In the secondary battery, during the charging, the lithium ions are extracted from the cathode 12, and at first are inserted into the anode material, which is capable of the insertion and extraction of lithium and is contained in the anode 14, via the electrolyte with which the separator 15 is impregnated. Furthermore, when the charging is continued, in a state where the open-circuit voltage is lower than the overcharge voltage, the lithium metal begins to be precipitated on the surface of the anode material capable of the insertion and extraction of lithium. After that, the lithium metal precipitation on the anode 14 continues until the charging ends.


Subsequently, when the discharging is performed, at first, the lithium metal which has been precipitated on the anode 14 changes into lithium ions, is eluted, and is inserted into the cathode 12 via the electrolyte with which the separator 15 is impregnated. Furthermore, when the discharging is continued, the lithium ions, which have been inserted into the anode material capable of the insertion and extraction of lithium in the anode 14, are extracted, and inserted into the cathode 12 via the electrolyte.


Thus, according to the embodiment, the capacity of the anode includes the capacity component by insertion and extraction of lithium and the capacity component by precipitation and dissolution of lithium, and is expressed by the sum of them, which provides the energy density higher than that of the lithium ion secondary battery, and improves further the charge and discharge cycle characteristic and the boost charge property than those of the lithium secondary battery. Moreover, the battery voltage at charging is 4.25 V or more, and the total amount of lithium carbonate and lithium sulfate in the cathode 12, the concentration of the protic impurities in the electrolyte, or the moisture content is below the predetermined amount, which inhibits the elution of the metal from the lithium composite oxide even at the high voltages, and this increases furthermore the energy density.
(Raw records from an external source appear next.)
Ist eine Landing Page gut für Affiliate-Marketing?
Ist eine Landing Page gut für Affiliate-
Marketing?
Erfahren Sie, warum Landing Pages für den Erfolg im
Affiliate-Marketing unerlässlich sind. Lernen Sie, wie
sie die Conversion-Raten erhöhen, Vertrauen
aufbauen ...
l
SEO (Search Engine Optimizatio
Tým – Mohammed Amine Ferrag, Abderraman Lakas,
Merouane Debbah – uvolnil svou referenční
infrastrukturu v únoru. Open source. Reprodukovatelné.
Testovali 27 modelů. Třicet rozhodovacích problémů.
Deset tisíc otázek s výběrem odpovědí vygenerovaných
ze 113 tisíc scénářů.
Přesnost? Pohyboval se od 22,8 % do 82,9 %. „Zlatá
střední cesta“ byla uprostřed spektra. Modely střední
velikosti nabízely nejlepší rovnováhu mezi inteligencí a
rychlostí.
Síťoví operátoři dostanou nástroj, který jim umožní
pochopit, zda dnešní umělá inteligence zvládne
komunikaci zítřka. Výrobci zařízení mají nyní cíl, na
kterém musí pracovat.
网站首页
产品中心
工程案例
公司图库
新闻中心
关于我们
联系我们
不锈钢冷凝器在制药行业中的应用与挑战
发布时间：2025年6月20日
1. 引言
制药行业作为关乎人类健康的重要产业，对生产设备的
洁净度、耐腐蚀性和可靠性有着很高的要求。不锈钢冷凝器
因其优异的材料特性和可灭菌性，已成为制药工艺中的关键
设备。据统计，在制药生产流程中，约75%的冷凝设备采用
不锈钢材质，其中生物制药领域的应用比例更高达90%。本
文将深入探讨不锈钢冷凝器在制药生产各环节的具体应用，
Furthermore, concrete examples of the invention will be described in detail. In the following Examples, coin type batteries shown in FIG. 1 were produced as the lithium secondary battery where the capacity of the anode is expressed by the capacity component by precipitation and dissolution of lithium, the secondary battery where the capacity of the anode includes the capacity component by insertion and extraction of lithium and the capacity component by precipitation and dissolution of lithium and is expressed by the sum of them, and the lithium ion secondary battery where the capacity of the anode is expressed by the capacity component by insertion and extraction of lithium. Therefore, here, they will be explained with reference to FIG. 1 using the same signs.


EXAMPLES 1-1 TO 1-10

As a battery for tests, lithium secondary batteries where the capacity of the anode 14 was expressed by the capacity component by precipitation and dissolution of lithium were produced, and properties of the cathode 12 were examined.
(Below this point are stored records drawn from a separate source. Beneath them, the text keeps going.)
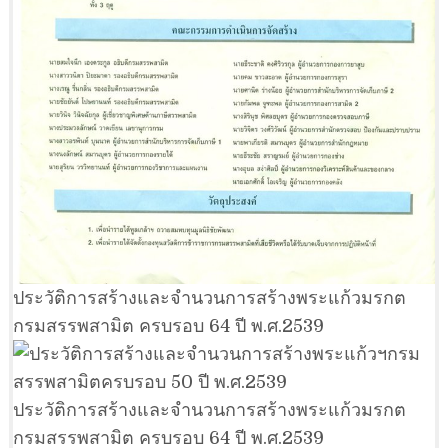
ประวัติการสร้างและจำนวนการสร้างพระแก้วมรกต
กรมสรรพสามิต ครบรอบ 64 ปี พ.ศ.2539
ประวัติการสร้างและจำนวนการสร้างพระแก้วมรกต
กรมสรรพสามิต ครบรอบ 64 ปี พ.ศ.2539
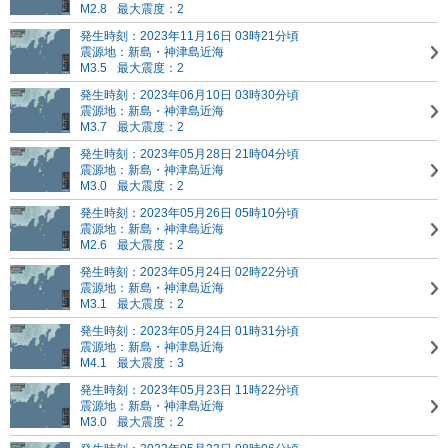
M2.8
最大震度：2
発生時刻：2023年11月16日 03時21分頃
震源地：新島・神津島近海
M3.5
最大震度：2
発生時刻：2023年06月10日 03時30分頃
震源地：新島・神津島近海
M3.7
最大震度：2
発生時刻：2023年05月28日 21時04分頃
震源地：新島・神津島近海
M3.0
最大震度：2
発生時刻：2023年05月26日 05時10分頃
震源地：新島・神津島近海
M2.6
最大震度：2
発生時刻：2023年05月24日 02時22分頃
震源地：新島・神津島近海
M3.1
最大震度：2
発生時刻：2023年05月24日 01時31分頃
震源地：新島・神津島近海
M4.1
最大震度：3
発生時刻：2023年05月23日 11時22分頃
震源地：新島・神津島近海
M3.0
最大震度：2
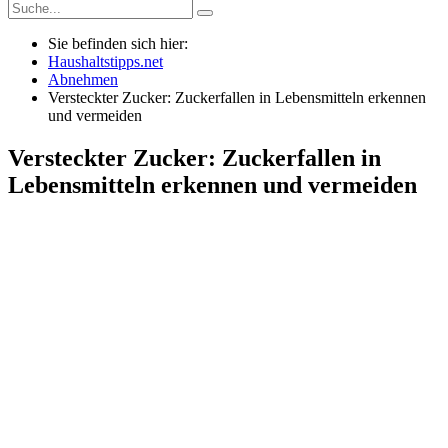
Sie befinden sich hier:
Haushaltstipps.net
Abnehmen
Versteckter Zucker: Zuckerfallen in Lebensmitteln erkennen
und vermeiden
Versteckter Zucker: Zuckerfallen in
Lebensmitteln erkennen und vermeiden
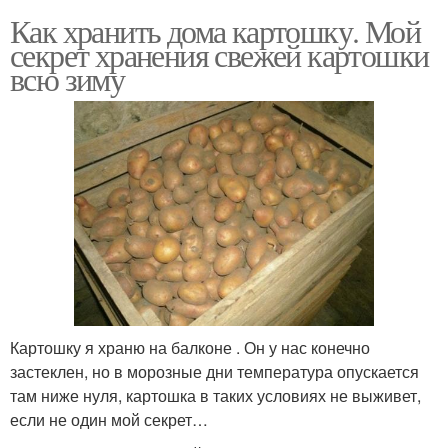
Как хранить дома картошку. Мой
секрет хранения свежей картошки
всю зиму
Картошку я храню на балконе . Он у нас конечно
застеклен, но в морозные дни температура опускается
там ниже нуля, картошка в таких условиях не выживет,
если не один мой секрет…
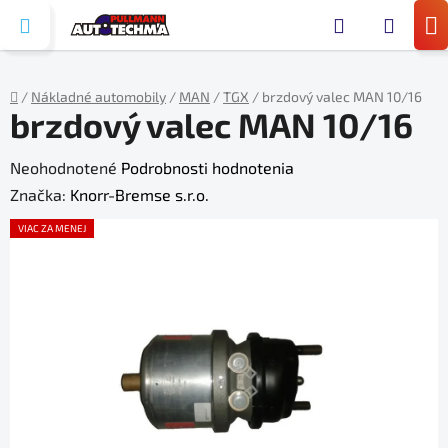
Prejsť
Hľada
na
N
obsah
KO
/
Nákladné automobily
/
MAN
/
TGX
/
brzdový valec MAN 10/16
brzdový valec MAN 10/16
Domov
Priemerné
Neohodnotené
Podrobnosti hodnotenia
hodnotenie
Značka:
Knorr-Bremse s.r.o.
produktu
VIAC ZA MENEJ
je
0,0
z
5
hviezdičiek.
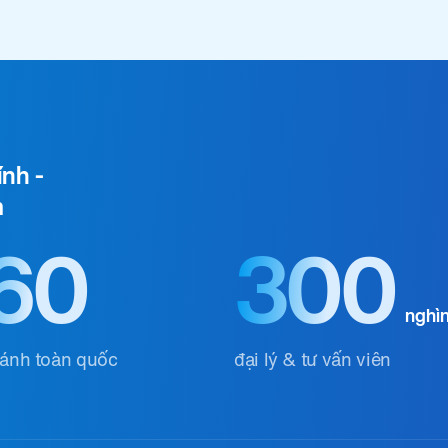
ính -
m
60
300
nghì
hánh toàn quốc
đại lý & tư vấn viên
First, lithium carbonate (Li2CO3) and cobalt carbonate (CoCO3) were mixed at a ratio of Li2CO3:CoCO3=0.5:1 (mole ratio), and fired at 900° C. in the air for 5 hours to obtain LiCoO2. Subsequently, obtained LiCoO2 was washed in water for purification to prepare the cathode active material. Microchemistry analysis was performed on the purified cathode active material to obtain a total amount of lithium carbonate and lithium sulfate to the cathode active material, and results are shown in Examples 1-1 to 1-10 in Tables 1-3. Then 91 mass parts of the cathode active material, 6 mass parts of graphite for the conductive agent, and 3 mass parts of polyvinylidene fluoride for the binder were mixed in N-methyl-2-pyrrolidone for the solvent, dried, and mixed again to prepare the cathode mixture. After that, the cathode mixture with a mesh-like current collector made of aluminum was compression-molded into a pellet shape to produce the cathode 12.


Furthermore, LiPF6 was dissolved with content of 1.0 mol/l in a solvent where ethylene carbonate and dimethyl carbonate were mixed at a volume ratio of ethylene carbonate:dimethyl carbonate=1:1, and purified to produce a liquid electrolyte. Microchemistry analysis was performed on the electrolyte to obtain the concentration of the protic impurities and the moisture content with a mass ratio to the electrolyte, and results are shown in Examples 1-1 to 1-10 in Tables 1-3. Here, the concentration of the protic impurities was a value converted into a proton concentration.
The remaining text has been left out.